BEIJING - Hundreds of sections of embankments along China's third-longest river have become loose, threatening the homes of millions of people after three weeks of deadly floods across the country, state media said on Tuesday.

Torrential rain has wrought havoc across large parts of China this summer, most recently in the southwest and the east, killing more than 500 people and causing billions of dollars in damage.

More rain is forecast.

The swollen Huai River has displaced about half a million residents people since the start of this month in the central province of Henan and the eastern provinces of Anhui and Jiangsu, many of whom are still unable to return home.

Tens of thousands of troops were on guard to battle any breaches along the Anhui section of the Huai, which has reported 546 places of "danger," including 46 serious ones, Xinhua news agency said.

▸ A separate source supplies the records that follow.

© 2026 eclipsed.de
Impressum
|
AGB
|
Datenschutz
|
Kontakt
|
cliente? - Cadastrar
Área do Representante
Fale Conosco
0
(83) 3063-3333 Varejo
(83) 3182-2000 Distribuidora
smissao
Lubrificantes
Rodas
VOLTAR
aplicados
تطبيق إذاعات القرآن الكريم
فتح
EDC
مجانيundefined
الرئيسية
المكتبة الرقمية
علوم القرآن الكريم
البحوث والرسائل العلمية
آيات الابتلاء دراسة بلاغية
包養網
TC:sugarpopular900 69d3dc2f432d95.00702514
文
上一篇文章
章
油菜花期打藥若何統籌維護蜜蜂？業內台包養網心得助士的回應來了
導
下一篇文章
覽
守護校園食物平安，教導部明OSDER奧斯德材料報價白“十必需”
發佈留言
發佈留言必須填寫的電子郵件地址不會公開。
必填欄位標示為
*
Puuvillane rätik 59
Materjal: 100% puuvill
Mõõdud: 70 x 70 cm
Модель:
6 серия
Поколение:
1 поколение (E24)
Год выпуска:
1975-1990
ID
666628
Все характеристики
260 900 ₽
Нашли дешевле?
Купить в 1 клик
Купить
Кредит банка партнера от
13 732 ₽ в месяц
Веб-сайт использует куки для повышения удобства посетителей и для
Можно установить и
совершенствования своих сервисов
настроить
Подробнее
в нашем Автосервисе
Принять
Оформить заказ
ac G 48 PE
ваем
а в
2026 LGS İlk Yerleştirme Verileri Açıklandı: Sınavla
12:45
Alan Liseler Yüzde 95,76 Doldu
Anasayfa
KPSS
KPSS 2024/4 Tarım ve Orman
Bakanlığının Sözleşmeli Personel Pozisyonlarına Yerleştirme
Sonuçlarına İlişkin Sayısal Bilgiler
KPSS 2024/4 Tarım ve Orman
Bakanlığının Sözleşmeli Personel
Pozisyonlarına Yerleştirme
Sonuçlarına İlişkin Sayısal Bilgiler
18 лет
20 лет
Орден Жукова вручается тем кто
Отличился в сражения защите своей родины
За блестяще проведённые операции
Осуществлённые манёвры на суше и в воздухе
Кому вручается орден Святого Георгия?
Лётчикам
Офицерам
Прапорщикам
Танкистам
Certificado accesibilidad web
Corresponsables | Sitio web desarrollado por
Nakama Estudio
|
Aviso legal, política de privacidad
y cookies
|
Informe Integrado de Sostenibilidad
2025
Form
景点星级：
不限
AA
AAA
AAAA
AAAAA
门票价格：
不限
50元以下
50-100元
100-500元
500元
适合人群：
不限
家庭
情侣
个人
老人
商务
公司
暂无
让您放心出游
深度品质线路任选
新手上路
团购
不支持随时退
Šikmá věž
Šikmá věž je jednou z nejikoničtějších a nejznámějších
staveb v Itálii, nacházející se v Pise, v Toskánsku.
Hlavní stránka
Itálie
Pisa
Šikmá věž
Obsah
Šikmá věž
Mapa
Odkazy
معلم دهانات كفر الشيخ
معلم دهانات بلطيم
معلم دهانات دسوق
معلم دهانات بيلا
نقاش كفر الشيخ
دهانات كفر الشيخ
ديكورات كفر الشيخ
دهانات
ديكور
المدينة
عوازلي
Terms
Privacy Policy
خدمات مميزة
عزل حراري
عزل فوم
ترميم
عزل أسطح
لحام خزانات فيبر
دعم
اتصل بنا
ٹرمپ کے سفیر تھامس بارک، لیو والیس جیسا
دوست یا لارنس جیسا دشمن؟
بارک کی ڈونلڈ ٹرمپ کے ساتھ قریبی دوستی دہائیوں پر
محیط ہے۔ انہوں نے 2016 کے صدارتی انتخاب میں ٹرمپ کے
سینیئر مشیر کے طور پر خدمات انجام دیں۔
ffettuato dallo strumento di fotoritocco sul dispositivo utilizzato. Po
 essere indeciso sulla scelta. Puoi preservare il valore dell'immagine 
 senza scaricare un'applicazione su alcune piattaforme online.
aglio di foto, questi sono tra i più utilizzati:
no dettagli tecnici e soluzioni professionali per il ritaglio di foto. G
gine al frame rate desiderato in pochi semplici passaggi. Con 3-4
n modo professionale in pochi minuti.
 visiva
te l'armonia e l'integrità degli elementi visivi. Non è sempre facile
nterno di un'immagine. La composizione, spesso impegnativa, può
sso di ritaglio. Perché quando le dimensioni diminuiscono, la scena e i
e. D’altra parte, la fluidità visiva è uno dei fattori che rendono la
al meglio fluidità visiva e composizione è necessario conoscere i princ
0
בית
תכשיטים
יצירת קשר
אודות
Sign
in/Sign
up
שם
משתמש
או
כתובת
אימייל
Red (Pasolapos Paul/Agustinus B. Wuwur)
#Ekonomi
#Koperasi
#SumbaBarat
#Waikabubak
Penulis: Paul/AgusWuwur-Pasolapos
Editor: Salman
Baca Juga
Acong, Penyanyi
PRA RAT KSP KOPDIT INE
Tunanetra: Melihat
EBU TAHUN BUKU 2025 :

Dozens of villages were deliberately inundated in Anhui to ease pressure at the height of the flood, which Xinhua said was "moderating." That could change with more rain forecast on Tuesday in the upper reaches of the Huai.

"People's physical and financial strength is wearing out. They tend to be less alert," Ji Bing, a top flood control official in Anhui, was quoted as saying.

In southwestern Chongqing, residents were coping with the aftermath of the worst rainstorm in more than a century. At least 42 died in floods, landslides and other disasters.

Tens of thousands of rural residents whose houses were destroyed were living in schools and tents and depended on rations, Xinhua said, adding downpours were expected to batter the area again on Tuesday.

In the northern province of Shanxi, 11 coal miners remained trapped after flash floods triggered by heavy rain submerged their pit on Sunday as rescuers were hampered by rocks and mud, Xinhua said.